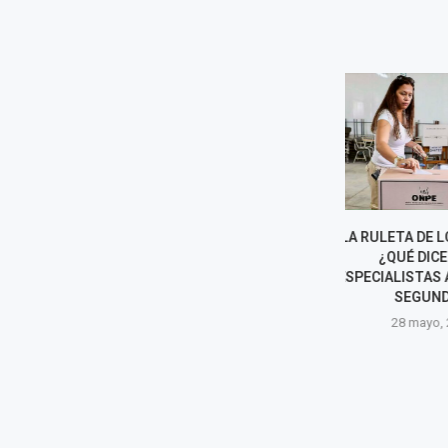
LA RULETA DE LOS PUNTOS
SOBRE LA M
¿QUÉ DICEN LOS
ESPÍ
ESPECIALISTAS A DÍAS DE LA
28 may
SEGUNDA...
28 mayo, 2026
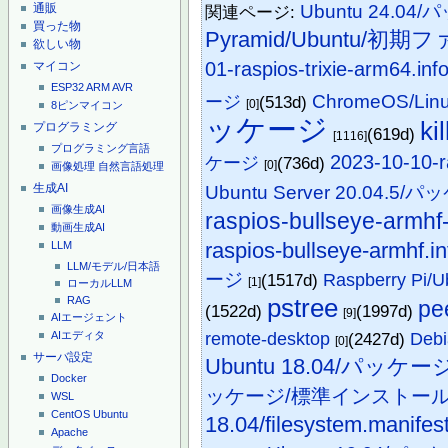
通販
Ubuntu 24.
関連ページ:
買った物
Pyramid/Ubuntu/
欲しい物
01-raspios-trixie-arm64.inf
マイコン
ESP32
ARM
AVR
ChromeOS/L
ージ
(513d)
[0]
8ピンマイコン
ッケージ
kil
プログラミング
(619d)
[1116]
プログラミング言語
2023-10-10-
ケージ
(736d)
[0]
画像処理
自然言語処理
生成AI
Ubuntu Server 20.04.5/
画像生成AI
raspios-bullseye-armhf-l
動画生成AI
raspios-bullseye-armhf.in
LLM
LLM/モデル/日本語
ージ
(1517d)
Raspberry Pi
[1]
ローカルLLM
RAG
pstree
pe
(1522d)
(1997d)
[9]
AIエージェント
AIエディタ
remote-desktop
(2427d)
Deb
[0]
サーバ設定
Ubuntu 18.04/パッケージ/
Docker
ッケージ/標準インストー
WSL
CentOS
Ubuntu
18.04/filesystem.manifes
Apache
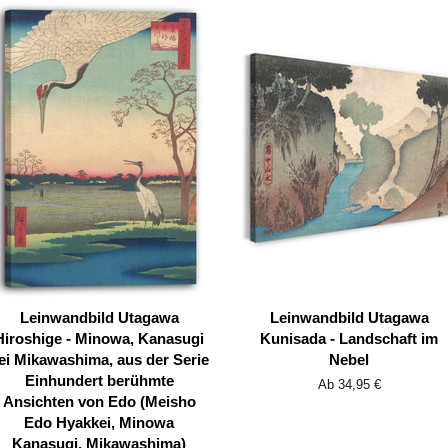
Leinwandbild Utagawa
Leinwandbild Utagawa
Hiroshige - Minowa, Kanasugi
Kunisada - Landschaft im
ei Mikawashima, aus der Serie
Nebel
Einhundert berühmte
Ab 34,95 €
Ansichten von Edo (Meisho
Edo Hyakkei, Minowa
Kanasugi, Mikawashima)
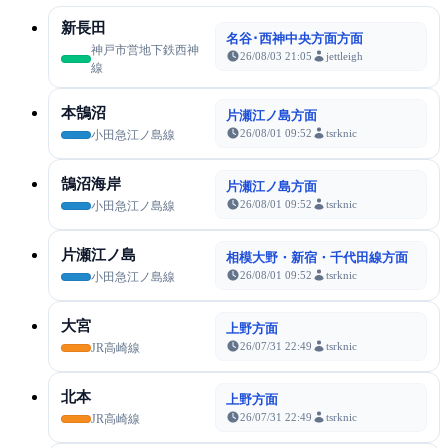
新長田
名谷･西神中央方面方面
神戸市営地下鉄西神
26/08/03 21:05
jettleigh
線
本鵠沼
片瀬江ノ島方面
26/08/01 09:52
tsrknic
小田急江ノ島線
鵠沼海岸
片瀬江ノ島方面
26/08/01 09:52
tsrknic
小田急江ノ島線
片瀬江ノ島
相模大野・新宿・千代田線方面
26/08/01 09:52
tsrknic
小田急江ノ島線
大宮
上野方面
26/07/31 22:49
tsrknic
JR高崎線
北本
上野方面
26/07/31 22:49
tsrknic
JR高崎線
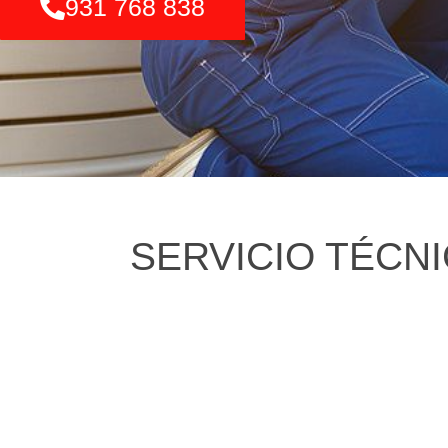
931 768 838
SERVICIO TÉCNI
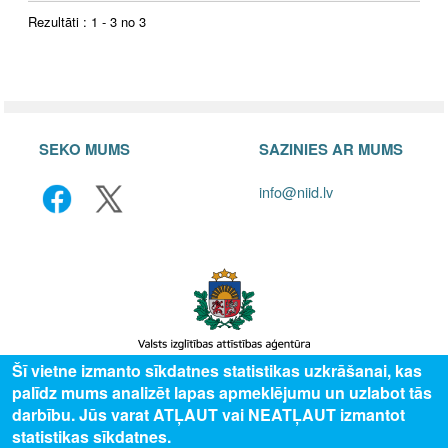
Rezultāti : 1 - 3 no 3
SEKO MUMS
SAZINIES AR MUMS
info@niid.lv
Šī vietne izmanto sīkdatnes statistikas uzkrāšanai, kas
palīdz mums analizēt lapas apmeklējumu un uzlabot tās
© 2025 Valsts izglītības attīstības aģentūra, publicētā satura visas tiesības
darbību. Jūs varat ATĻAUT vai NEATĻAUT izmantot
aizsargātas.
statistikas sīkdatnes.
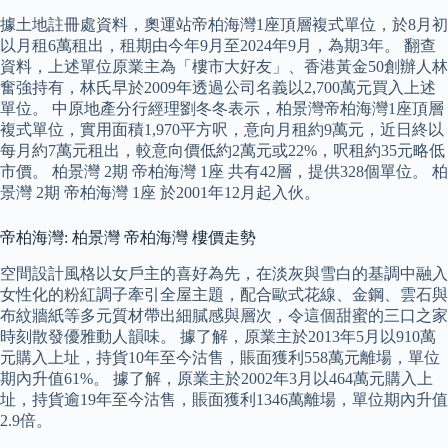
據土地註冊處資料，奧運站帝柏海灣1座頂層複式單位，於8月初
以月租6萬租出，租期由今年9月至2024年9月，為期3年。 翻查
資料，上述單位原業主為「樓市大好友」、香港黃金50創辦人林
奮強持有，林氏早於2009年透過公司名義以2,700萬元買入上述
單位。 中原地產分行經理劉冬冬表示，柏景灣帝柏海灣1座頂層
複式單位，實用面積1,970平方呎，意向月租約9萬元，近日終以
每月約7萬元租出，較意向價低約2萬元或22%，呎租約35元略低
市價。 柏景灣 2期 帝柏海灣 1座 共有42層，提供328個單位。 柏
景灣 2期 帝柏海灣 1座 於2001年12月起入伙。
帝柏海灣: 柏景灣 帝柏海灣 樓價走勢
空間設計風格以女戶主的喜好為先，在淡灰與雪白的基調中融入
女性化的粉紅調子牽引全屋主題，配合歐式花線、金鋼、雲石與
布紋牆紙等多元質材帶出細膩感與層次，令這個甜蜜的三口之家
時刻散發優雅動人韻味。 據了解，原業主於2013年5月以910萬
元購入上址，持貨10年至今沽售，賬面獲利558萬元離場，單位
期內升值61%。 據了解，原業主於2002年3月以464萬元購入上
址，持貨逾19年至今沽售，賬面獲利1346萬離場，單位期內升值
2.9倍。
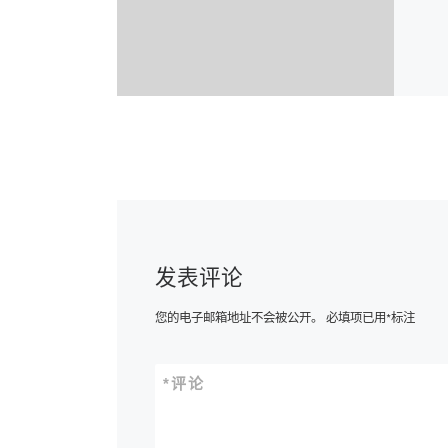
发表评论
您的电子邮箱地址不会被公开。
必填项已用
*
标注
*
评论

Task to carry out — Reproduce each line above precisely, with no pictures.

Task response —
LA RULETA DE LOS PUNTOS
SOBRE LA M
¿QUÉ DICEN LOS
ESPÍ
ESPECIALISTAS A DÍAS DE LA
28 may
SEGUNDA...
28 mayo, 2026
通販
Ubuntu 24.
関連ページ:
買った物
Pyramid/Ubuntu/
欲しい物
01-raspios-trixie-arm64.inf
マイコン
ESP32
ARM
AVR
ChromeOS/L
ージ
(513d)
[0]
8ピンマイコン
ッケージ
kil
プログラミング
(619d)
[1116]
プログラミング言語
2023-10-10-
ケージ
(736d)
[0]
画像処理
自然言語処理
生成AI
Ubuntu Server 20.04.5/
画像生成AI
raspios-bullseye-armhf-l
動画生成AI
raspios-bullseye-armhf.in
LLM
LLM/モデル/日本語
ージ
(1517d)
Raspberry Pi
[1]
ローカルLLM
RAG
pstree
pe
(1522d)
(1997d)
[9]
AIエージェント
AIエディタ
remote-desktop
(2427d)
Deb
[0]
サーバ設定
Ubuntu 18.04/パッケージ/
Docker
ッケージ/標準インストー
WSL
CentOS
Ubuntu
18.04/filesystem.manifes
Apache
Leinwandbild Utagawa
Leinwandbild Utagawa
Hiroshige - Minowa, Kanasugi
Kunisada - Landschaft im
ei Mikawashima, aus der Serie
Nebel
Einhundert berühmte
Ab 34,95 €
Ansichten von Edo (Meisho
Edo Hyakkei, Minowa
Kanasugi, Mikawashima)
新長田
名谷･西神中央方面方面
神戸市営地下鉄西神
26/08/03 21:05
jettleigh
線
本鵠沼
片瀬江ノ島方面
26/08/01 09:52
tsrknic
小田急江ノ島線
鵠沼海岸
片瀬江ノ島方面
26/08/01 09:52
tsrknic
小田急江ノ島線
片瀬江ノ島
相模大野・新宿・千代田線方面
26/08/01 09:52
tsrknic
小田急江ノ島線
大宮
上野方面
26/07/31 22:49
tsrknic
JR高崎線
北本
上野方面
26/07/31 22:49
tsrknic
JR高崎線
931 768 838
SERVICIO TÉCNI
Rezultāti : 1 - 3 no 3
SEKO MUMS
SAZINIES AR MUMS
info@niid.lv
Šī vietne izmanto sīkdatnes statistikas uzkrāšanai, kas
palīdz mums analizēt lapas apmeklējumu un uzlabot tās
© 2025 Valsts izglītības attīstības aģentūra, publicētā satura visas tiesības
darbību. Jūs varat ATĻAUT vai NEATĻAUT izmantot
aizsargātas.
statistikas sīkdatnes.
據土地註冊處資料，奧運站帝柏海灣1座頂層複式單位，於8月初
以月租6萬租出，租期由今年9月至2024年9月，為期3年。 翻查
資料，上述單位原業主為「樓市大好友」、香港黃金50創辦人林
奮強持有，林氏早於2009年透過公司名義以2,700萬元買入上述
單位。 中原地產分行經理劉冬冬表示，柏景灣帝柏海灣1座頂層
複式單位，實用面積1,970平方呎，意向月租約9萬元，近日終以
每月約7萬元租出，較意向價低約2萬元或22%，呎租約35元略低
市價。 柏景灣 2期 帝柏海灣 1座 共有42層，提供328個單位。 柏
景灣 2期 帝柏海灣 1座 於2001年12月起入伙。
帝柏海灣: 柏景灣 帝柏海灣 樓價走勢
空間設計風格以女戶主的喜好為先，在淡灰與雪白的基調中融入
女性化的粉紅調子牽引全屋主題，配合歐式花線、金鋼、雲石與
布紋牆紙等多元質材帶出細膩感與層次，令這個甜蜜的三口之家
時刻散發優雅動人韻味。 據了解，原業主於2013年5月以910萬
元購入上址，持貨10年至今沽售，賬面獲利558萬元離場，單位
期內升值61%。 據了解，原業主於2002年3月以464萬元購入上
址，持貨逾19年至今沽售，賬面獲利1346萬離場，單位期內升值
2.9倍。
发表评论
您的电子邮箱地址不会被公开。
必填项已用
*
标注
*
评论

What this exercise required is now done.